- WORK REQUEST:
Reproduction without pictures: print every entry precisely as written.

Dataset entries

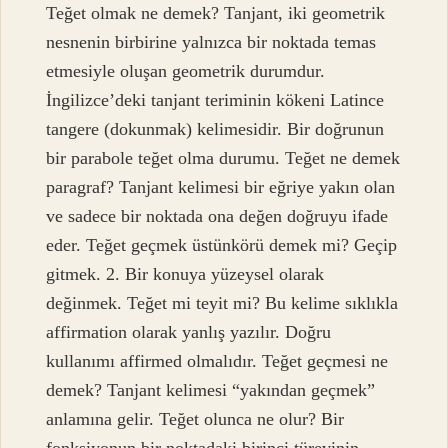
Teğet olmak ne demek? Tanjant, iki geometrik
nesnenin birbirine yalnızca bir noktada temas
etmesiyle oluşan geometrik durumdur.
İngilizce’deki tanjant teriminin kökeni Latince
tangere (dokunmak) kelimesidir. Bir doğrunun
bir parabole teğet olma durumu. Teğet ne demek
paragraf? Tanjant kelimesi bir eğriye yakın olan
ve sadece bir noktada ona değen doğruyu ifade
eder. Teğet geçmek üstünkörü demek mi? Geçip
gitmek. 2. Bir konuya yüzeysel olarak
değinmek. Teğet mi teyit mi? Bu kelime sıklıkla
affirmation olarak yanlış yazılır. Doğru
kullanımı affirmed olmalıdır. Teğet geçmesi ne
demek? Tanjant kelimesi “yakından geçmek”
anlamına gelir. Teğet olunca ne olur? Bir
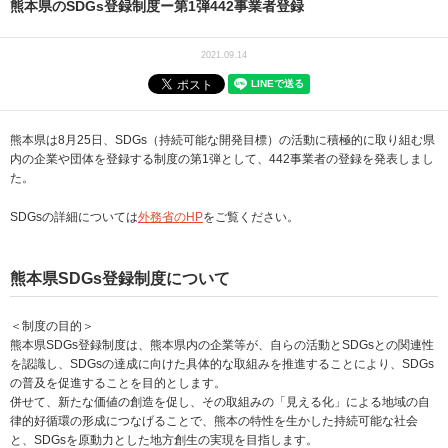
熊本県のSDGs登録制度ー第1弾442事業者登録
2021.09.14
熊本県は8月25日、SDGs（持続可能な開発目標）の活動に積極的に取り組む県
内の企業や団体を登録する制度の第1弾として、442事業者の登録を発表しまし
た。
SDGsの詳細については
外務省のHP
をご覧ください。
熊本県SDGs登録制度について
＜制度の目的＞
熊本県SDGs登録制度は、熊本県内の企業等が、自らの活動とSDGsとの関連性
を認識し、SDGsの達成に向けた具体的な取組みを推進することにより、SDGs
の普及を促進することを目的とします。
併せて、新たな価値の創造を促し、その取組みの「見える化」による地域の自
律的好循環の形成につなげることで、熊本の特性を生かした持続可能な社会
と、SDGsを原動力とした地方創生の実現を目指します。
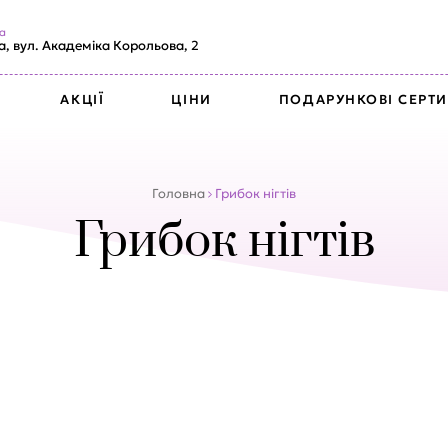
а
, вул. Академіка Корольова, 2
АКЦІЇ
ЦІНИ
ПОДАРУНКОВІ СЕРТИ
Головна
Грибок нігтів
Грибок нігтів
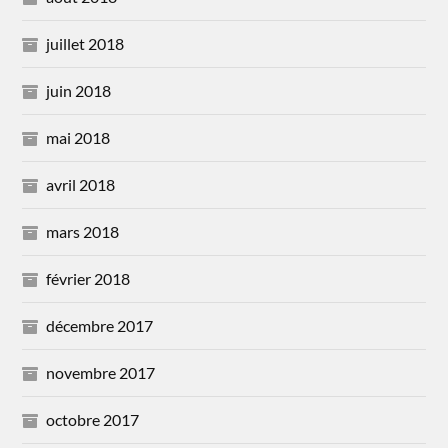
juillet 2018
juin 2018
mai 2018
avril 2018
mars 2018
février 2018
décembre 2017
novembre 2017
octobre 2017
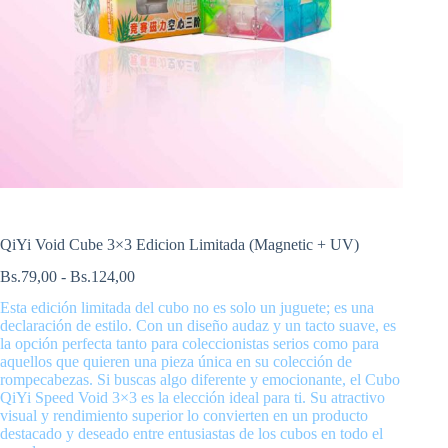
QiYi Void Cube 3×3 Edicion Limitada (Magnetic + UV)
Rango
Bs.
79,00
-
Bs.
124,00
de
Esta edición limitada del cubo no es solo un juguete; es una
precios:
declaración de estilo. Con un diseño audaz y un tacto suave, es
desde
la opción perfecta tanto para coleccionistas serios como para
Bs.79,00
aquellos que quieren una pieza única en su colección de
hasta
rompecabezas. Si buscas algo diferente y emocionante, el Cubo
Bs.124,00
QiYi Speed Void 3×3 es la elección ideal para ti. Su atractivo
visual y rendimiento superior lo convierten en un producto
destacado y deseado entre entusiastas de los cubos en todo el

- RESULT FOR THIS EXERCISE:
Teğet olmak ne demek? Tanjant, iki geometrik
nesnenin birbirine yalnızca bir noktada temas
etmesiyle oluşan geometrik durumdur.
İngilizce’deki tanjant teriminin kökeni Latince
tangere (dokunmak) kelimesidir. Bir doğrunun
bir parabole teğet olma durumu. Teğet ne demek
paragraf? Tanjant kelimesi bir eğriye yakın olan
ve sadece bir noktada ona değen doğruyu ifade
eder. Teğet geçmek üstünkörü demek mi? Geçip
gitmek. 2. Bir konuya yüzeysel olarak
değinmek. Teğet mi teyit mi? Bu kelime sıklıkla
affirmation olarak yanlış yazılır. Doğru
kullanımı affirmed olmalıdır. Teğet geçmesi ne
demek? Tanjant kelimesi “yakından geçmek”
anlamına gelir. Teğet olunca ne olur? Bir
熊本県のSDGs登録制度ー第1弾442事業者登録
2021.09.14
熊本県は8月25日、SDGs（持続可能な開発目標）の活動に積極的に取り組む県
内の企業や団体を登録する制度の第1弾として、442事業者の登録を発表しまし
た。
SDGsの詳細については
外務省のHP
をご覧ください。
熊本県SDGs登録制度について
＜制度の目的＞
熊本県SDGs登録制度は、熊本県内の企業等が、自らの活動とSDGsとの関連性
を認識し、SDGsの達成に向けた具体的な取組みを推進することにより、SDGs
の普及を促進することを目的とします。
併せて、新たな価値の創造を促し、その取組みの「見える化」による地域の自
律的好循環の形成につなげることで、熊本の特性を生かした持続可能な社会
と、SDGsを原動力とした地方創生の実現を目指します。
а
, вул. Академіка Корольова, 2
АКЦІЇ
ЦІНИ
ПОДАРУНКОВІ СЕРТИ
Головна
Грибок нігтів
Грибок нігтів
juillet 2018
juin 2018
mai 2018
avril 2018
mars 2018
février 2018
décembre 2017
novembre 2017
octobre 2017
QiYi Void Cube 3×3 Edicion Limitada (Magnetic + UV)
Rango
Bs.
79,00
-
Bs.
124,00
de
Esta edición limitada del cubo no es solo un juguete; es una
precios:
declaración de estilo. Con un diseño audaz y un tacto suave, es
desde
la opción perfecta tanto para coleccionistas serios como para
Bs.79,00
aquellos que quieren una pieza única en su colección de
hasta
rompecabezas. Si buscas algo diferente y emocionante, el Cubo
Bs.124,00
QiYi Speed Void 3×3 es la elección ideal para ti. Su atractivo
visual y rendimiento superior lo convierten en un producto
destacado y deseado entre entusiastas de los cubos en todo el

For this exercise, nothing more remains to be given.